The first one took place in Arizona in the 1870’s. This one takes place about ten years later, in a time where the rails were arriving and changing the transport industry. Cowboys and ranchers faced dwindling job offers, and during the construction of the rails, the Chinese and Mexican Americans were getting paid much less and Native Americans were either chased out of their homes or killed. Nothing anyone can do about that now, but if Charlotte Vaughn were there, she’d have tried her best to document these calamities. She’s an aspiring reporter in a world where apart from one newspaper called the Yuma Inquirer who may or may not accept her, no one wants to hire a female journalist. She also has an abusive uncle breathing down her neck and her timid mother’s. Then one day she ends up faced at gunpoint in a train robbery orchestrated by Luther Rose’s gang, and the one who holds the gun is Reese Murphy, who is celebrating his eighteenth birthday this way. Reese is known as the Rose Kid, who ended up forced into the gang when he managed to save himself from being shot by the man he now refers to as Boss by saying he knows who killed his brother, Waylan Rose. When the two begin to cross paths, the two of them realize they might have to work together - and not enjoy it - to start the new lives out in the Wild West they’ve yearned for.

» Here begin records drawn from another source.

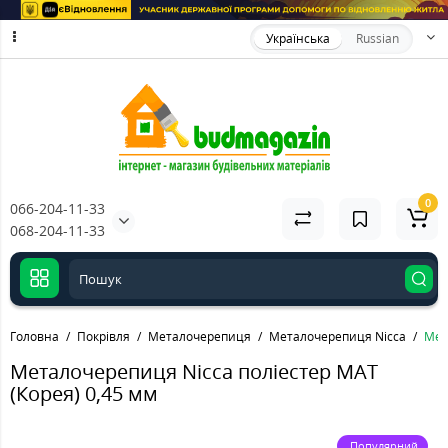
Українська
Russian
0
066-204-11-33
068-204-11-33
Головна
Покрівля
Металочерепиця
Металочерепиця Nicca
Мет
Металочерепиця Nicca поліестер MAT
(Корея) 0,45 мм
Популярний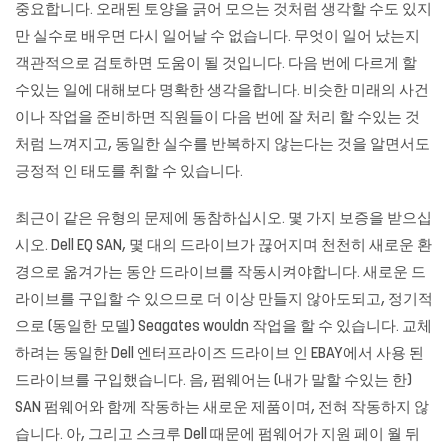
중요합니다. 오래된 토양을 긁어 모으는 것처럼 생각할 수도 있지
만 실수로 배우면 다시 일어날 수 없습니다. 무엇이 일어 났는지
객관적으로 검토하면 도움이 될 것입니다. 다음 번에 다르게 할
수있는 일에 대해보다 명확한 생각을합니다. 비슷한 미래의 사건
이나 작업을 준비하면 직원들이 다음 번에 잘 처리 할 수있는 것
처럼 느껴지고, 동일한 실수를 반복하지 않는다는 것을 알면서도
긍정적 인 태도를 취할 수 있습니다.
최근이 같은 유형의 문제에 동참하십시오. 몇 가지 보증을 받으십
시오. Dell EQ SAN, 몇 대의 드라이브가 끊어지며 천천히 새로운 환
경으로 옮겨가는 동안 드라이브를 작동시켜야합니다. 새로운 드
라이브를 구입할 수 있으므로 더 이상 만들지 않아도되고, 정기적
으로 (동일한 모델) Seagates wouldn 작업을 할 수 있습니다. 교체
하려는 동일한 Dell 엔터프라이즈 드라이브 인 EBAY에서 사용 된
드라이브를 구입했습니다. 음, 펌웨어는 (내가 말할 수있는 한)
SAN 펌웨어와 함께 작동하는 새로운 제품이며, 전혀 작동하지 않
습니다. 아, 그리고 스크루 Dell 때문에 펌웨어가 지원 페이 월 뒤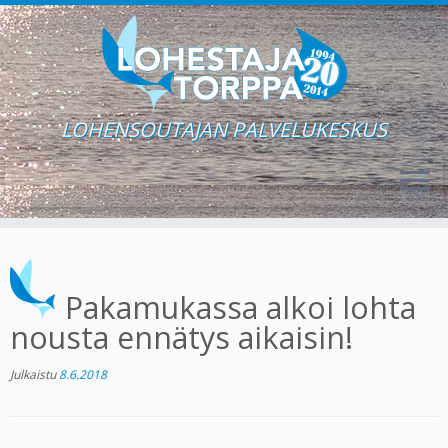
LOHENSOUTAJAN PALVELUKESKUS
Skip
to
content
Pakamukassa alkoi lohta
nousta ennätys aikaisin!
Julkaistu
8.6.2018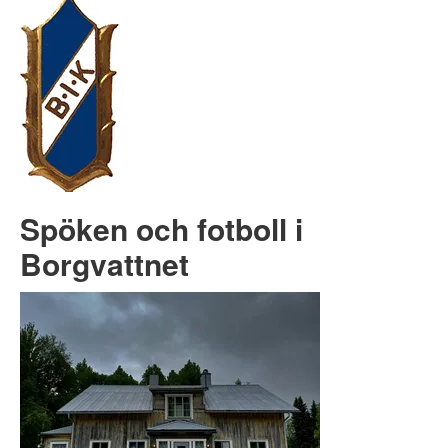
Spöken och fotboll i
Borgvattnet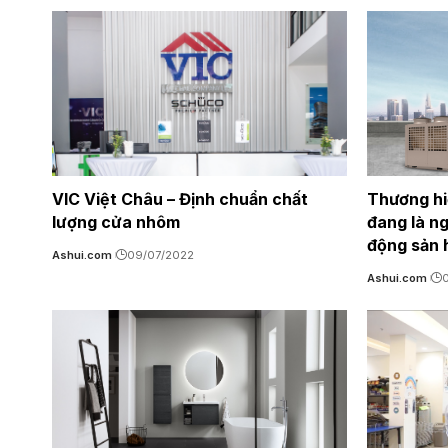
VIC Việt Châu – Định chuẩn chất
Thương hi
lượng cửa nhôm
đang là ng
động sản 
Ashui.com
09/07/2022
Ashui.com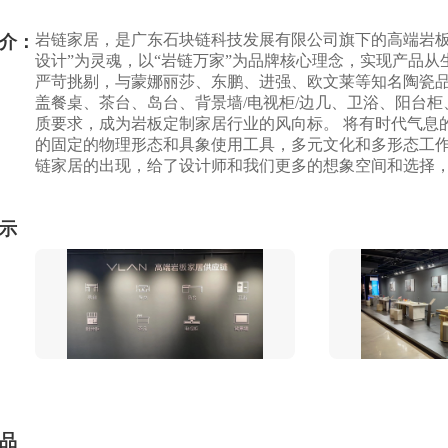
岩链家居，是广东石块链科技发展有限公司旗下的高端岩板
介：
设计”为灵魂，以“岩链万家”为品牌核心理念，实现产品
严苛挑剔，与蒙娜丽莎、东鹏、进强、欧文莱等知名陶瓷
盖餐桌、茶台、岛台、背景墙/电视柜/边几、卫浴、阳台
质要求，成为岩板定制家居行业的风向标。 将有时代气息
的固定的物理形态和具象使用工具，多元文化和多形态工作
链家居的出现，给了设计师和我们更多的想象空间和选择
示
品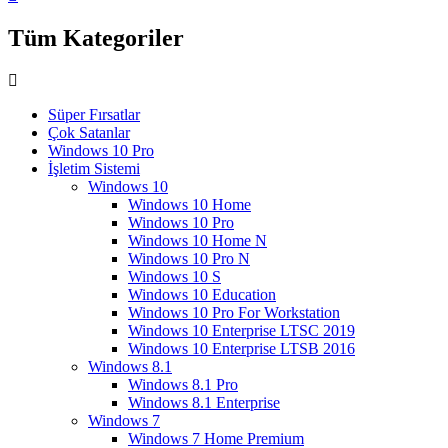
Tüm Kategoriler
Süper Fırsatlar
Çok Satanlar
Windows 10 Pro
İşletim Sistemi
Windows 10
Windows 10 Home
Windows 10 Pro
Windows 10 Home N
Windows 10 Pro N
Windows 10 S
Windows 10 Education
Windows 10 Pro For Workstation
Windows 10 Enterprise LTSC 2019
Windows 10 Enterprise LTSB 2016
Windows 8.1
Windows 8.1 Pro
Windows 8.1 Enterprise
Windows 7
Windows 7 Home Premium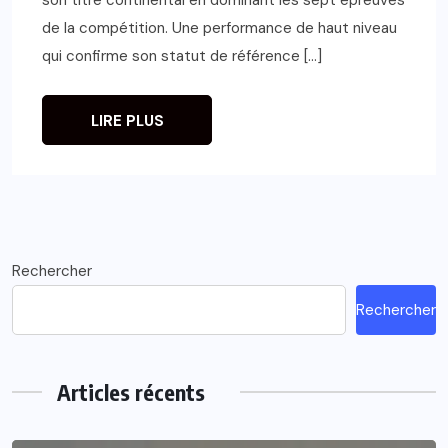
de la compétition. Une performance de haut niveau
qui confirme son statut de référence […]
LIRE PLUS
Rechercher
Rechercher
Articles récents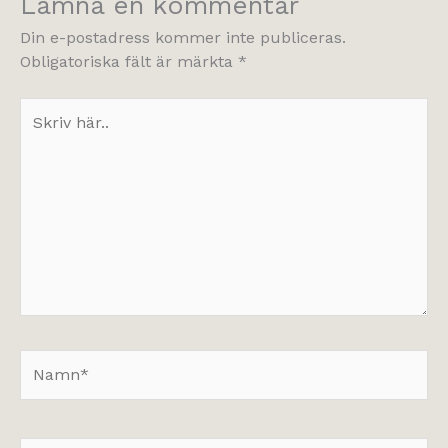
Lämna en kommentar
Din e-postadress kommer inte publiceras.
Obligatoriska fält är märkta
*
Skriv
här..
Namn*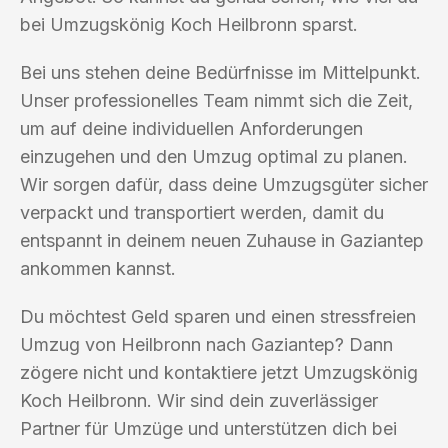
bei Umzugskönig Koch Heilbronn sparst.
Bei uns stehen deine Bedürfnisse im Mittelpunkt.
Unser professionelles Team nimmt sich die Zeit,
um auf deine individuellen Anforderungen
einzugehen und den Umzug optimal zu planen.
Wir sorgen dafür, dass deine Umzugsgüter sicher
verpackt und transportiert werden, damit du
entspannt in deinem neuen Zuhause in Gaziantep
ankommen kannst.
Du möchtest Geld sparen und einen stressfreien
Umzug von Heilbronn nach Gaziantep? Dann
zögere nicht und kontaktiere jetzt Umzugskönig
Koch Heilbronn. Wir sind dein zuverlässiger
Partner für Umzüge und unterstützen dich bei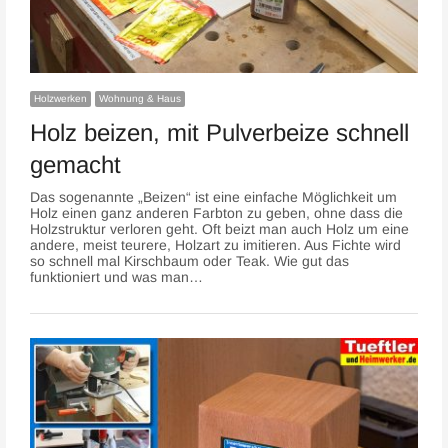
Holzwerken
Wohnung & Haus
Holz beizen, mit Pulverbeize schnell
gemacht
Das sogenannte „Beizen“ ist eine einfache Möglichkeit um
Holz einen ganz anderen Farbton zu geben, ohne dass die
Holzstruktur verloren geht. Oft beizt man auch Holz um eine
andere, meist teurere, Holzart zu imitieren. Aus Fichte wird
so schnell mal Kirschbaum oder Teak. Wie gut das
funktioniert und was man…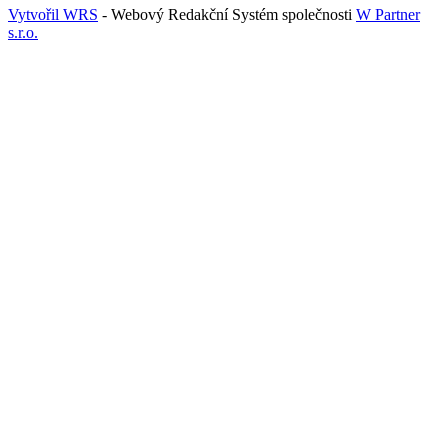
Vytvořil WRS
- Webový Redakční Systém společnosti
W Partner
s.r.o.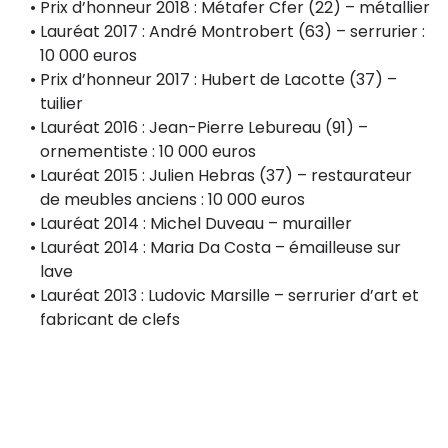
Prix d’honneur 2018 : Métafer Cfer (22) – métallier
Lauréat 2017 : André Montrobert (63) – serrurier :
10 000 euros
Prix d’honneur 2017 : Hubert de Lacotte (37) –
tuilier
Lauréat 2016 : Jean-Pierre Lebureau (91) –
ornementiste : 10 000 euros
Lauréat 2015 : Julien Hebras (37) – restaurateur
de meubles anciens : 10 000 euros
Lauréat 2014 : Michel Duveau – murailler
Lauréat 2014 : Maria Da Costa – émailleuse sur
lave
Lauréat 2013 : Ludovic Marsille – serrurier d’art et
fabricant de clefs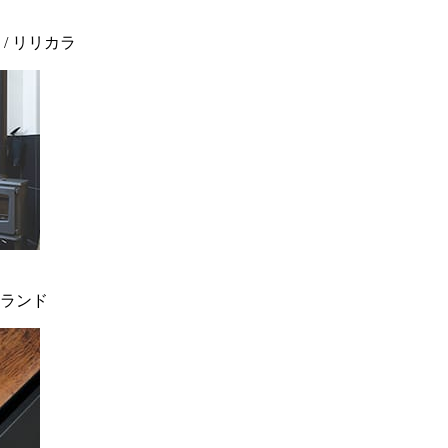
 / リリカラ
ィンランド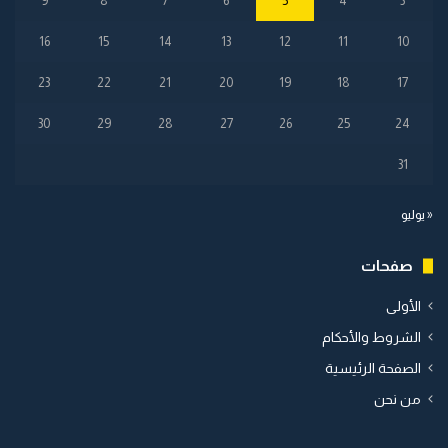
9
8
7
6
5
4
3
16
15
14
13
12
11
10
23
22
21
20
19
18
17
30
29
28
27
26
25
24
31
« يوليو
صفحات
الأولى
الشروط والأحكام
الصفحة الرئيسية
من نحن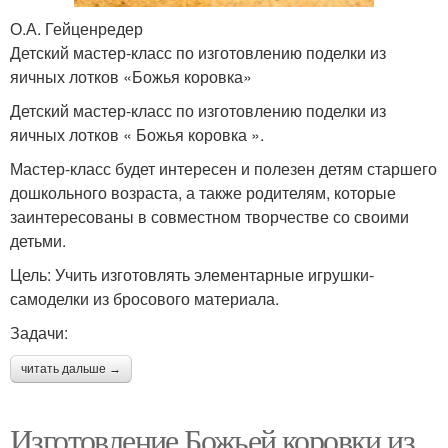
О.А. Гейценредер
Детский мастер-класс по изготовлению поделки из
яичных лотков «Божья коровка»
Детский мастер-класс по изготовлению поделки из
яичных лотков « Божья коровка ».
Мастер-класс будет интересен и полезен детям старшего
дошкольного возраста, а также родителям, которые
заинтересованы в совместном творчестве со своими
детьми.
Цель: Учить изготовлять элементарные игрушки-
самоделки из бросового материала.
Задачи:
читать дальше →
Изготовление Божьей коровки из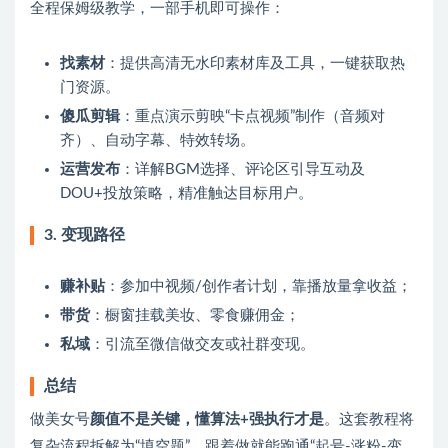
全程保姆级教学，一部手机即可操作：
找素材
：提供高清无水印素材库及工具，一键获取热
门资源。
傻瓜剪辑
：重点演示剪映“卡点视频”制作（音频对
齐）、自动字幕、特效转场。
运营发布
：详解BGM选择、评论区引导互动及
DOU+投放策略，精准触达目标用户。
3. 变现路径
赚补贴
：参加中视频/创作者计划，靠播放量拿收益；
带货
：橱窗挂载美妆、零食赚佣金；
私域
：引流至微信做交友或社群变现。
总结
做美女号
颜值不是关键，懂算法+强执行才是
。这套教程将
复杂流程拆解为“填空题”，跟着做就能跑通“起号-涨粉-变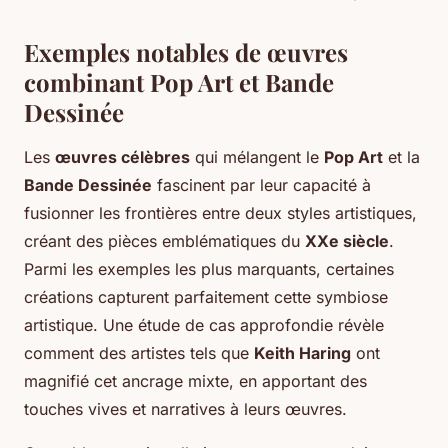
Exemples notables de œuvres
combinant Pop Art et Bande
Dessinée
Les
œuvres célèbres
qui mélangent le
Pop Art
et la
Bande Dessinée
fascinent par leur capacité à
fusionner les frontières entre deux styles artistiques,
créant des pièces emblématiques du
XXe siècle
.
Parmi les exemples les plus marquants, certaines
créations capturent parfaitement cette symbiose
artistique. Une étude de cas approfondie révèle
comment des artistes tels que
Keith Haring
ont
magnifié cet ancrage mixte, en apportant des
touches vives et narratives à leurs œuvres.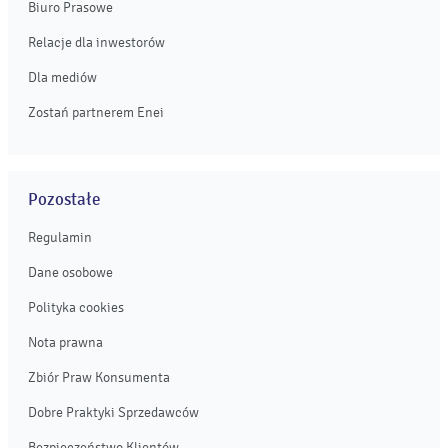
Biuro Prasowe
Relacje dla inwestorów
Dla mediów
Zostań partnerem Enei
Pozostałe
Regulamin
Dane osobowe
Polityka cookies
Nota prawna
Zbiór Praw Konsumenta
Dobre Praktyki Sprzedawców
Bezpieczeństwo Klientów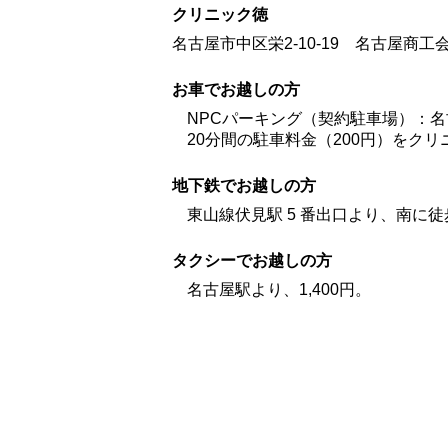
クリニック徳
名古屋市中区栄2-10-19 名古屋商
お車でお越しの方
NPCパーキング（契約駐車場）：
20分間の駐車料金（200円）をク
地下鉄でお越しの方
東山線伏見駅 5 番出口より、南に徒歩
タクシーでお越しの方
名古屋駅より、1,400円。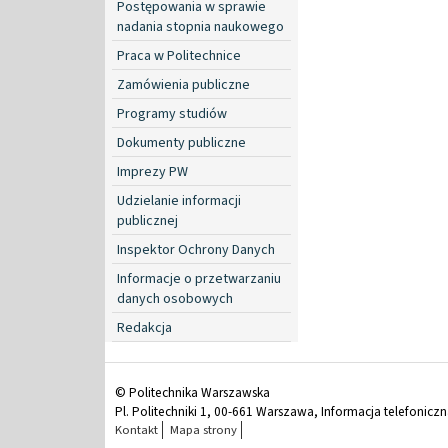
Postępowania w sprawie
nadania stopnia naukowego
Praca w Politechnice
Zamówienia publiczne
Programy studiów
Dokumenty publiczne
Imprezy PW
Udzielanie informacji
publicznej
Inspektor Ochrony Danych
Informacje o przetwarzaniu
danych osobowych
Redakcja
© Politechnika Warszawska
Pl. Politechniki 1, 00-661 Warszawa, Informacja telefonicz
Kontakt
Mapa strony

When an author writes with two different narrators, it’s important to keep them both different and enticing at the same time. Reese and Charlotte are perfect choices for Wild West heroes. What I enjoyed about Reese is his outlaw status, and due to the famous sundown draw, the Old West is certainly a good setting for making a fugitive have to stay extreme and agitated. We don’t witness the back story of how he became the Rose Kid and are instead drawn right into a big train robbery and the decision of speeding ahead could’ve not let us wear in the guy. But Bowman manages to keep his storyline suspenseful by first creating a big misunderstanding between the two protagonists and then lets us dive more into who he is, and we feel Reese may be the more mild-mannered one, which is refreshing when it comes to stories featuring a boy and girl at the helm. Charlotte is also a terrifically admirable investigative journalist, and I got the impression Bowman wrote her as someone anybody who feels the world is against them when they are the actual hard worker can relate to. In other words, us all. Her desire to be treated as well as men and to document the solid truth makes her a prideful and model character.
This book begins on a quote: Before you embark on a journey of revenge, dig two graves. This was written by Confucius, whoever that was. I somewhat enjoyed the recent western film called Hostiles, which has three horrible deaths over the course of a single minute. Retribution Rails includes deaths that might even shock some people about how instantaneous and how they emphasize Shakespeare’s “What’s-done-is-done”. One of the deaths was not treated as emotionally as I would’ve hoped, but that’s the one thing I can think of that was wrong with this book.
I later found out about a little gift Bowman gives readers who read Vengeance Road first, a treat that shows what fan service and good stories are all about. The relationship between Reese and Charlotte is never unbelievable, never sappy, and always realistic. Then the ending is also one of the most effectively suspenseful I’ve read in ages, while also actually being factually accurate. I couldn’t believe it myself until Bowman explained after the story was done. It also has a Shyamalan-esque sort of ending that goes beyond what generally effective endings tend to go for.
I couldn’t put Retribution Rails down, and when it was over, I was not only forever happy about my curiosity, I couldn’t wait to get back to the Taken trilogy, the other book in the duology, and her newest book, Contagion. Who ever said westerns were dead?